DIRECTIONS FOR THIS TASK:
What is needed is each line of the data below that holds the string "connecter".

Records from a collection:
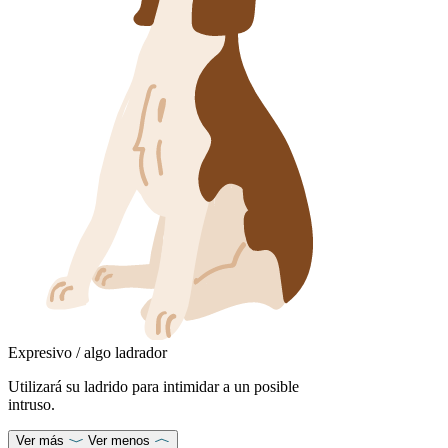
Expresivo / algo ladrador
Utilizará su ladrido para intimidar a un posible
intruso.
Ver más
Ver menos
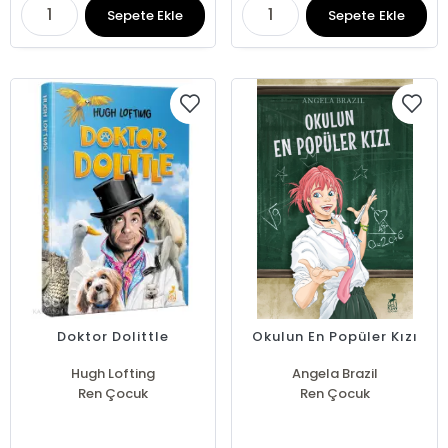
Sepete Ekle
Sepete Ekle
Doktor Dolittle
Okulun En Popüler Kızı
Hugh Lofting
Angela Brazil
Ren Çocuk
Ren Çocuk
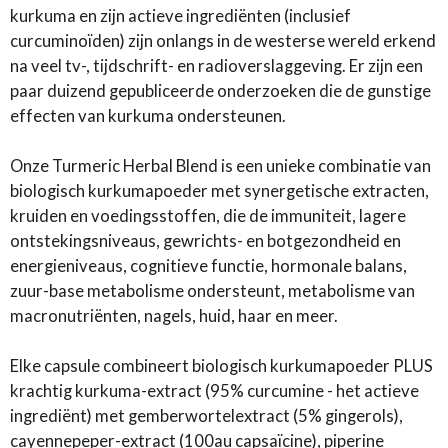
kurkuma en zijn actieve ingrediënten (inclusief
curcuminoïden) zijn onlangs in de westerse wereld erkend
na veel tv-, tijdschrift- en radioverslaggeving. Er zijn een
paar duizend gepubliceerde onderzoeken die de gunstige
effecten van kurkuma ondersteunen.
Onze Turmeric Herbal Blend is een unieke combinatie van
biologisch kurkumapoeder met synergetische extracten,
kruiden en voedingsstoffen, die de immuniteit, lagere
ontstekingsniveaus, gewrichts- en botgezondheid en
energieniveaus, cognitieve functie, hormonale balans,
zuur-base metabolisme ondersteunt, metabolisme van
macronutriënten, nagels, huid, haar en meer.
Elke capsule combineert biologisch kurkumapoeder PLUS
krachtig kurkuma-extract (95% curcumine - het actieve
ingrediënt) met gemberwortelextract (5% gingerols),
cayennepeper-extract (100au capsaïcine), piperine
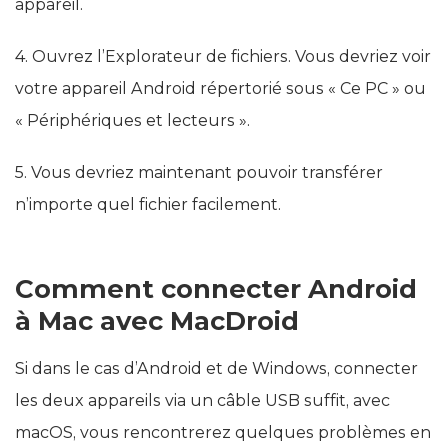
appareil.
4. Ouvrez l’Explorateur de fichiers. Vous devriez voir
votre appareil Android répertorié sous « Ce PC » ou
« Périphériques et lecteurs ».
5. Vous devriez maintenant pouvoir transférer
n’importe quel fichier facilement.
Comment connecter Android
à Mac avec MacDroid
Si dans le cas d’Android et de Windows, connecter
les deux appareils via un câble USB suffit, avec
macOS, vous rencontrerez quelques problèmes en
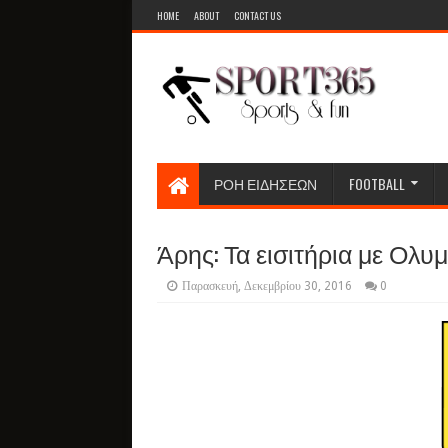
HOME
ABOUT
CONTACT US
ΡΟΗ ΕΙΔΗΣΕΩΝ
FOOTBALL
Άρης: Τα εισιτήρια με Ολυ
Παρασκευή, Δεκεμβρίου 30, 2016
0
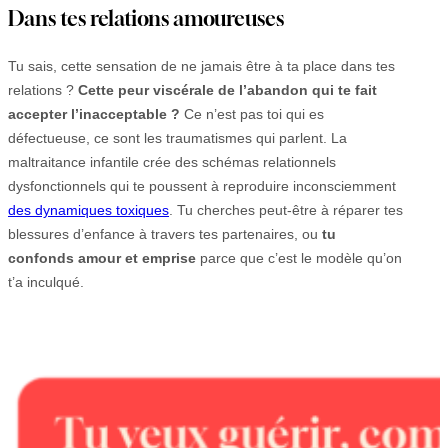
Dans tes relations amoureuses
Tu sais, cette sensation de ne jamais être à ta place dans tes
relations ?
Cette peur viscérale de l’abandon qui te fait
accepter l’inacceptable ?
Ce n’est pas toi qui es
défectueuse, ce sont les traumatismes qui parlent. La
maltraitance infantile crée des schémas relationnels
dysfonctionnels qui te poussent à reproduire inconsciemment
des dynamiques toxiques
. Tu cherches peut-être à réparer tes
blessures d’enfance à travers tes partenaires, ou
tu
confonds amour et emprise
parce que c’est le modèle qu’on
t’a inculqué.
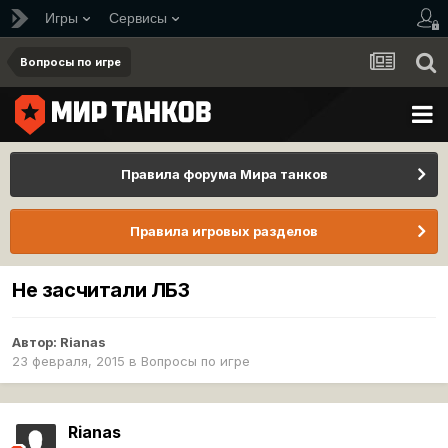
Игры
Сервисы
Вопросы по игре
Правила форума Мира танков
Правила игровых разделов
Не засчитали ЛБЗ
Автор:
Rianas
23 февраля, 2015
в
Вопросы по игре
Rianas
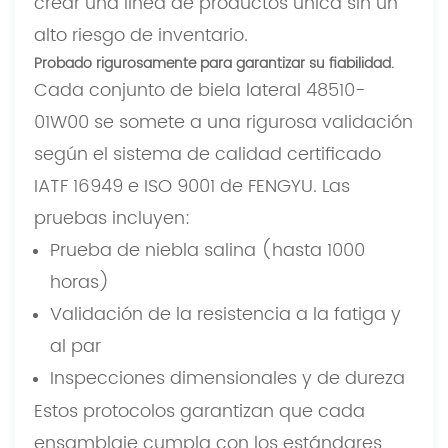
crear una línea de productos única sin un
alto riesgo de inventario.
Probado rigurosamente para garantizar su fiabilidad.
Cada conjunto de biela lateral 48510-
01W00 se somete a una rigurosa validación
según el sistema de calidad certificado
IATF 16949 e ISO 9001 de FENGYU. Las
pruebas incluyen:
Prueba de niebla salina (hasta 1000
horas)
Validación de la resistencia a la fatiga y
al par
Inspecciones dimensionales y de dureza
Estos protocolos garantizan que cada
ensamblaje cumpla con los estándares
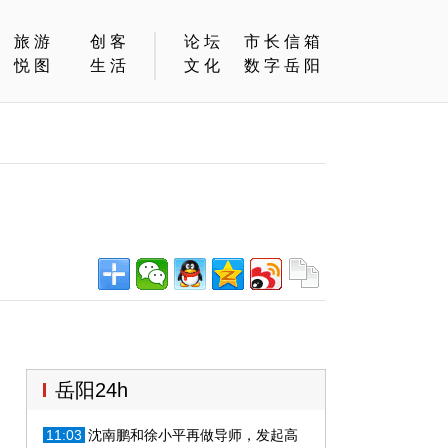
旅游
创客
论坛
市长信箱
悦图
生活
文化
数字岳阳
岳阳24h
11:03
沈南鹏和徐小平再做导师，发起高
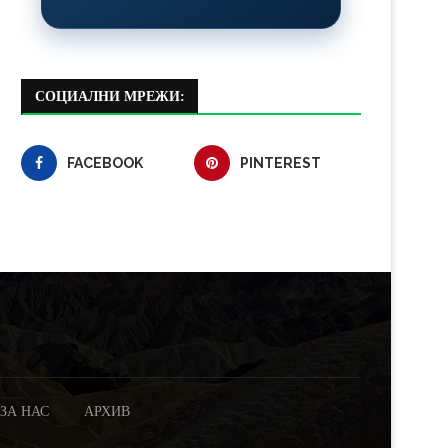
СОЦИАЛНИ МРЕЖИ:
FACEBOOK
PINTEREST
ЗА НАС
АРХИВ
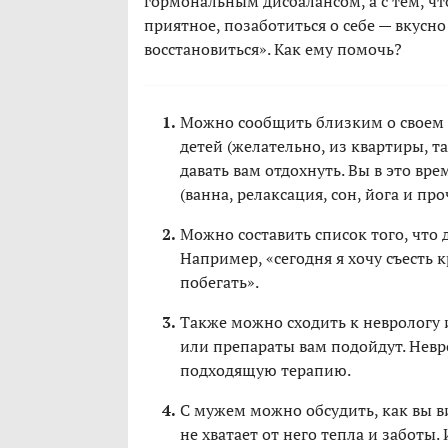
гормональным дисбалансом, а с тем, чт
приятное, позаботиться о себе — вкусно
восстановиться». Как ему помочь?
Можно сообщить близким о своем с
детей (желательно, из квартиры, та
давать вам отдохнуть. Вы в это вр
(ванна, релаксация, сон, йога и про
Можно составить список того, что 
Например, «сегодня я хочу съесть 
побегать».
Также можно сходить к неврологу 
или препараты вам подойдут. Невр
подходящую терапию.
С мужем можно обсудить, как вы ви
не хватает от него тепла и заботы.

OUTPUT BELOW:
Comment connecter Android
Si dans le cas d’Android et de Windows, connecter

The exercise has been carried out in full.